Teachers Transition to Online Instruction
April 24, 2020
Due to COVID-19, this is a big change for everyone, especially teachers, who have to completely transition to teaching online.
Certain subjects like art and gym are more difficult to teach online, but all teachers are adjusting to the change.
Many teachers like physical education teacher Joseph Sorice see this change as a learning curve.
“I have previously taught online classes in the past, but this is the first time I’ve had the opportunity to teach Phys Ed online,” Sorice said. “I’ve always been very routine-based, and not being able to meet with each class individually and in succession has been a major adjustment. I’m also very used to moving around all day, being active with each of my classes. It’s been difficult to force myself to stay in front of my computer for extended periods.”

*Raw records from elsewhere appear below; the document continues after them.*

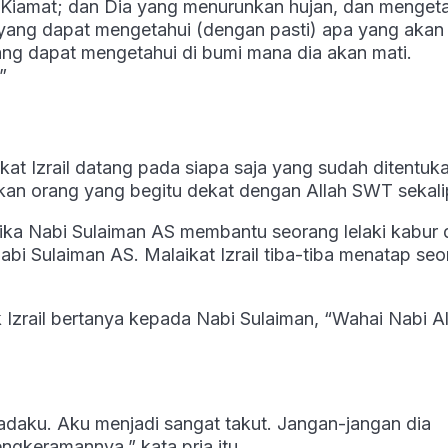
ri Kiamat; dan Dia yang menurunkan hujan, dan menget
yang dapat mengetahui (dengan pasti) apa yang akan
ang dapat mengetahui di bumi mana dia akan mati.
”
at Izrail datang pada siapa saja yang sudah ditentuk
hkan orang yang begitu dekat dengan Allah SWT sekali
tika Nabi Sulaiman AS membantu seorang lelaki kabur 
 Nabi Sulaiman AS. Malaikat Izrail tiba-tiba menatap se
uk Izrail bertanya kepada Nabi Sulaiman, “Wahai Nabi Al
epadaku. Aku menjadi sangat takut. Jangan-jangan dia
gkeramannya,” kata pria itu.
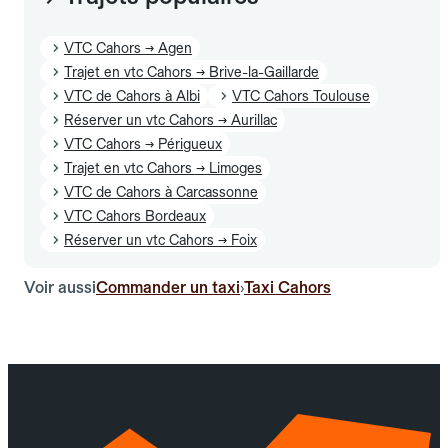
VTC Cahors → Agen
Trajet en vtc Cahors → Brive-la-Gaillarde
VTC de Cahors à Albi
VTC Cahors Toulouse
Réserver un vtc Cahors → Aurillac
VTC Cahors → Périgueux
Trajet en vtc Cahors → Limoges
VTC de Cahors à Carcassonne
VTC Cahors Bordeaux
Réserver un vtc Cahors → Foix
Voir aussi
Commander un taxi
Taxi Cahors
›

Art teacher Wesley Myers appreciates this transition as he sees it as a healthy way to be forced out of his comfort zone; however, there are definitely aspects he likes more than others.
One undesirable aspect is, “…Very simply the separation from all the students and co-workers,” according to Myers.
Math teacher Kori Eisenhart misses seeing everyone on a daily basis.
“I think it is important for everyone to be understanding, patient, and kind as we navigate this together,” Eisenhart said. “This pandemic has impacted and will continue to impact us all in different ways and we need to be empathetic to others’ situations.
English teacher Tim Groth likes that the new adjustment allows for more flexibility in his schedule.
“I try to maintain my normal school hours Monday through Friday, but it’s nice to be able to adjust those a little bit,” Groth said.
Groth, like all of the teachers, misses seeing everybody around the school.
This has been a huge change for everyone, but all of the teachers have said that communication and keeping a sense of normalcy will allow everyone to be at ease with this situation.